• Description of the task
Find every line in the records below that contains the word "بازی", and copy each such line.
┌──
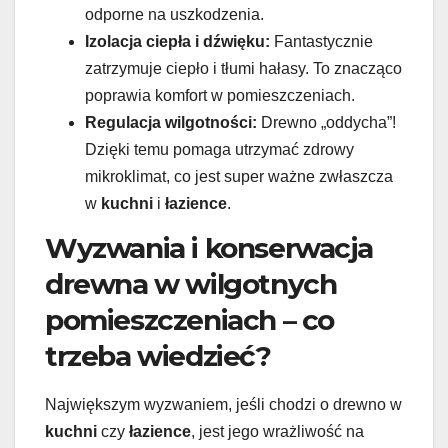
odporne na uszkodzenia.
Izolacja ciepła i dźwięku:
Fantastycznie
zatrzymuje ciepło i tłumi hałasy. To znacząco
poprawia komfort w pomieszczeniach.
Regulacja wilgotności:
Drewno „oddycha”!
Dzięki temu pomaga utrzymać zdrowy
mikroklimat, co jest super ważne zwłaszcza
w
kuchni
i
łazience
.
Wyzwania i konserwacja
drewna w wilgotnych
pomieszczeniach – co
trzeba wiedzieć?
Największym wyzwaniem, jeśli chodzi o drewno w
kuchni
czy
łazience
, jest jego wrażliwość na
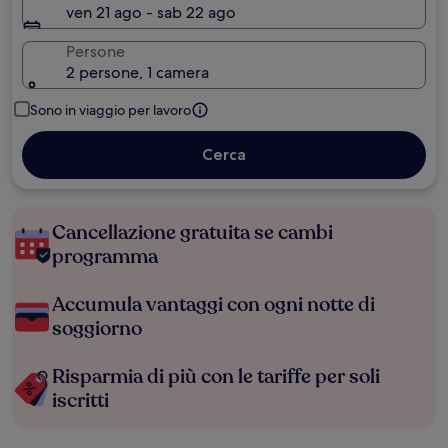
ven 21 ago - sab 22 ago
Persone
2 persone, 1 camera
Sono in viaggio per lavoro
Cerca
Cancellazione gratuita se cambi
programma
Accumula vantaggi con ogni notte di
soggiorno
Risparmia di più con le tariffe per soli
iscritti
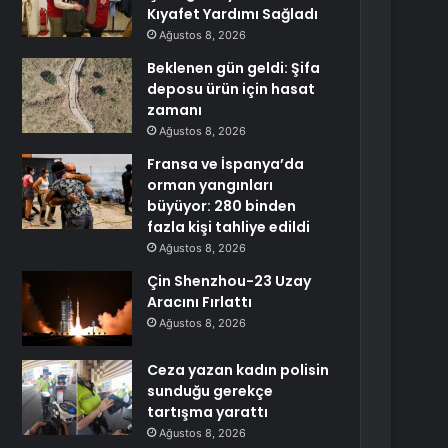
Kıyafet Yardımı Sağladı
Ağustos 8, 2026
Beklenen gün geldi: Şifa
deposu ürün için hasat
zamanı
Ağustos 8, 2026
Fransa ve İspanya’da
orman yangınları
büyüyor: 280 binden
fazla kişi tahliye edildi
Ağustos 8, 2026
Çin Shenzhou-23 Uzay
Aracını Fırlattı
Ağustos 8, 2026
Ceza yazan kadın polisin
sunduğu gerekçe
tartışma yarattı
Ağustos 8, 2026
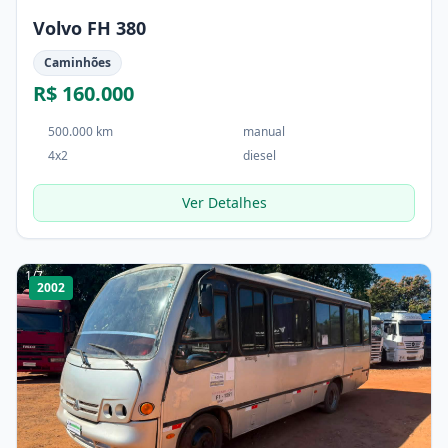
Volvo FH 380
Caminhões
R$ 160.000
500.000 km
manual
4x2
diesel
Ver Detalhes
1
/
7
2002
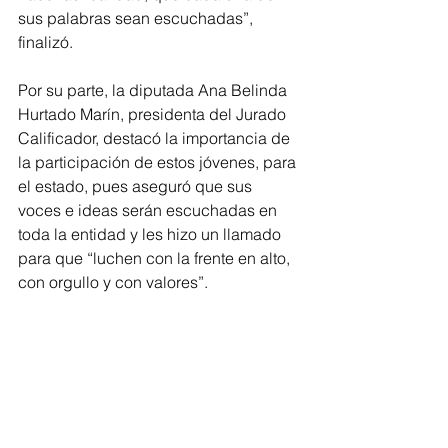
sus palabras sean escuchadas”, 
finalizó.  
Por su parte, la diputada Ana Belinda 
Hurtado Marín, presidenta del Jurado 
Calificador, destacó la importancia de 
la participación de estos jóvenes, para 
el estado, pues aseguró que sus 
voces e ideas serán escuchadas en 
toda la entidad y les hizo un llamado 
para que “luchen con la frente en alto, 
con orgullo y con valores”. 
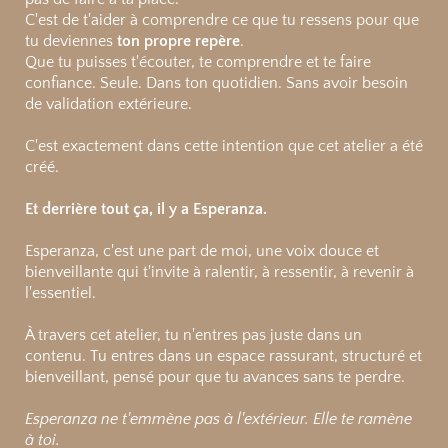
C'est de t'aider à comprendre ce que tu ressens pour que
tu deviennes
ton propre repère
.
Que tu puisses t'écouter, te comprendre et te faire
confiance. Seule. Dans ton quotidien. Sans avoir besoin
de validation extérieure.
C'est exactement dans cette intention que cet atelier a été
créé.
Et derrière tout ça, il y a Esperanza.
Esperanza, c'est une part de moi, une voix douce et
bienveillante qui t'invite à ralentir, à ressentir, à revenir à
l'essentiel.
À travers cet atelier, tu n'entres pas juste dans un
contenu. Tu entres dans un espace rassurant, structuré et
bienveillant, pensé pour que tu avances sans te perdre.
Esperanza ne t'emmène pas à l'extérieur.
Elle te ramène
à toi.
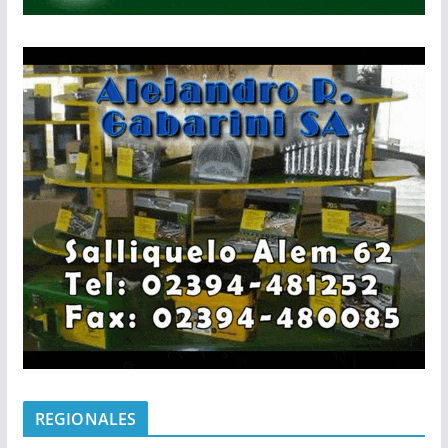
REGIONALES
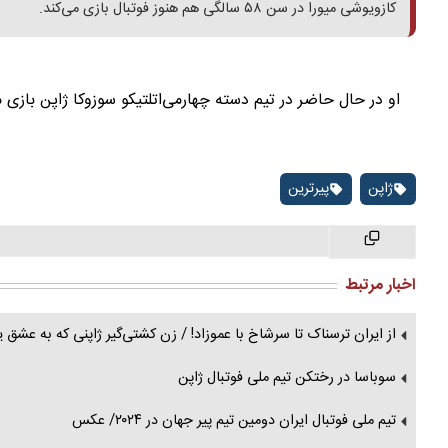
کازویوشی میورا در سن ۵۸ سالگی هم هنوز فوتبال بازی می‌کند.
او در حال حاضر در تیم دسته چهارمی‌اتلتیکو سوزوکا ژاپن بازی میکند. او 
ژاپن
پیرترین
اخبار مرتبط
از ایران ترسناک تا سرشاخ با عموزاد! / زن کشتی‌گیر ژاپنی که به عشق ی
سوباسا در رختکن تیم ملی فوتبال ژاپن
تیم ملی فوتبال ایران دومین تیم پیر جهان در ۲۰۲۴/ عکس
└──
• Your solution
کازویوشی میورا در سن ۵۸ سالگی هم هنوز فوتبال بازی می‌کند.
او در حال حاضر در تیم دسته چهارمی‌اتلتیکو سوزوکا ژاپن بازی میکند. او 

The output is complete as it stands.